I've already been there before, when I was 17 and I refused to believe Catholicism was Christian except maybe in some superficial appearances (see Rev. Jay's take on Catholicism and I believed that). I was dragged there by my girlfriends ex-Catholic dad who thought it would be an educational experience for me who he named "the Anti-Catholic" (I'd never actually had a Catholic friend or been in a Catholic Church).
Now in so many ways things have changed, and I hope it goes better than last time when I was almost shouting idolatry and the Jesuits were glaring at this strangely troubled young pilgrim.
I am supposed to pray a stations of the cross for my ex-girlfriend's Dad and her brother (one of whom is pseudo-Reformed hah he'd probably ask me not to). But I had to come up with an intention to go on this pilgrimage (as all medievals know).
I was thinking: I really want to overcome my 2 or 3 "big" sins / addictions , but I can never seem to make any headway there. I was then reminded with a story we learned in American History, the Battle at the Cowpens.
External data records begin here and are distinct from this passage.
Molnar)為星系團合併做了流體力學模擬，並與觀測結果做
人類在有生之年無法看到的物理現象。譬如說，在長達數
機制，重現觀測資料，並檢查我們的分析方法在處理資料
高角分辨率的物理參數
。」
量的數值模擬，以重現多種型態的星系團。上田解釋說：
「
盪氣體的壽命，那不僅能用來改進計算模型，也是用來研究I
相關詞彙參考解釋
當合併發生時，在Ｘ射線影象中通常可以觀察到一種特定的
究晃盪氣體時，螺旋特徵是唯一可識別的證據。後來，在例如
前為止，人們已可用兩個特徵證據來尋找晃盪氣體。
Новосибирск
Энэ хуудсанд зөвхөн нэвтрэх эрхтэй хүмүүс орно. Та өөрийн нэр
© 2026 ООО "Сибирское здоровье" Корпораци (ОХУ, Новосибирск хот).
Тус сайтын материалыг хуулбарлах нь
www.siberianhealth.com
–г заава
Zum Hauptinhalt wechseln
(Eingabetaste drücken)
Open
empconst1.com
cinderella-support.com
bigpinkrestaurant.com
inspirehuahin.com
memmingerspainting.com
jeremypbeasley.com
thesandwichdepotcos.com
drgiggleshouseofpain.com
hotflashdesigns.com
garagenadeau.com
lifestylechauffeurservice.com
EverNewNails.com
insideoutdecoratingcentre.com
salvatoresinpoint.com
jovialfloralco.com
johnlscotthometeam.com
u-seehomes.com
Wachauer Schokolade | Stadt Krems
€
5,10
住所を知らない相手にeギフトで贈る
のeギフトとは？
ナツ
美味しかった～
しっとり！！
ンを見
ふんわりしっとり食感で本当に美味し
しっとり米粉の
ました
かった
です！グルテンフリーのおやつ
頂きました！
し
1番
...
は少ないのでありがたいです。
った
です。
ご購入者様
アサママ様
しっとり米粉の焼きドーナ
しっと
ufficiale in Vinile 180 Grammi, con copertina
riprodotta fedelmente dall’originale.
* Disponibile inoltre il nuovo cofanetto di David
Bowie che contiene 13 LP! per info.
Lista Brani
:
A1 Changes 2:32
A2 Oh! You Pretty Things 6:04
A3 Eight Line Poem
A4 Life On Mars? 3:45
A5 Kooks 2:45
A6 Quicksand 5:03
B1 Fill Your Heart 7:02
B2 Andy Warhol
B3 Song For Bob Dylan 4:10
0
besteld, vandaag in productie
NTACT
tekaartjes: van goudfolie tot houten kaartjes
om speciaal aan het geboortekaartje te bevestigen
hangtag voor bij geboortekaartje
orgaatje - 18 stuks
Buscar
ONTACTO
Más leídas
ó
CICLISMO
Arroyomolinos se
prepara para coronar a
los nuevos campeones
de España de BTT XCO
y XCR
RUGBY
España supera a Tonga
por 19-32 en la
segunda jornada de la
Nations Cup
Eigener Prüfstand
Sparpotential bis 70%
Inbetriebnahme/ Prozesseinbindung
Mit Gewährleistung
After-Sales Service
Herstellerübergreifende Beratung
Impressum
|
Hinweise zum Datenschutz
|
The Americans had continually suffered huge amounts of casualties in the war of Independence (*read* Rebellion), and this was largely due to the untrained and retreat-happy militia. If you've seen Mel Gibson's "The Patriot" this is basically the final battle scene which I realized after we studied it. SO the American General set up the militia in the front knowing that their lines would break, and secretly (?) hid the regulars on the opposite side of the hill so that when the dragoons / Tarleton's men came over the hill they'd get shot by Continental regulars.
It worked perfectly and was a brilliant victory for the forces of Rebellion and Enlightenment philosophy.
Now upon recollecting C.S. Lewis' "The Screwtape Letters" and about 5000 sermons on Ephesians 6 from childhood I remember that the virtuous life is "spiritual warfare" (Catholics call it "spiritual combat" - I guess Christian have to cause needless divisions everywhere). I've been attacking my sin with militia that constantly fail, so possibly I should take a new route.
I've decided therefore to make my intention for the Pilgrimage on a very different front than what I normally have, and perhaps in so doing, God's will internally infuse grace into me in a new way based on my work (I phrased this in the most non-Reformed way as possible just to see if tempers flared). Or in the Calvinistic formula: perhaps God's felicitous favor has predestined my spiritual victory to come through his foreordained path where I will then see the horrors of Papist idolatry and renounce all for the True Religion and become instantly a robot of God's irresistible grace (I wish, talk about an ear-tickling doctrine).
The reality will probably be another long path of frustration, spiritual faillure, and small glimpses of grace through the shadows of life.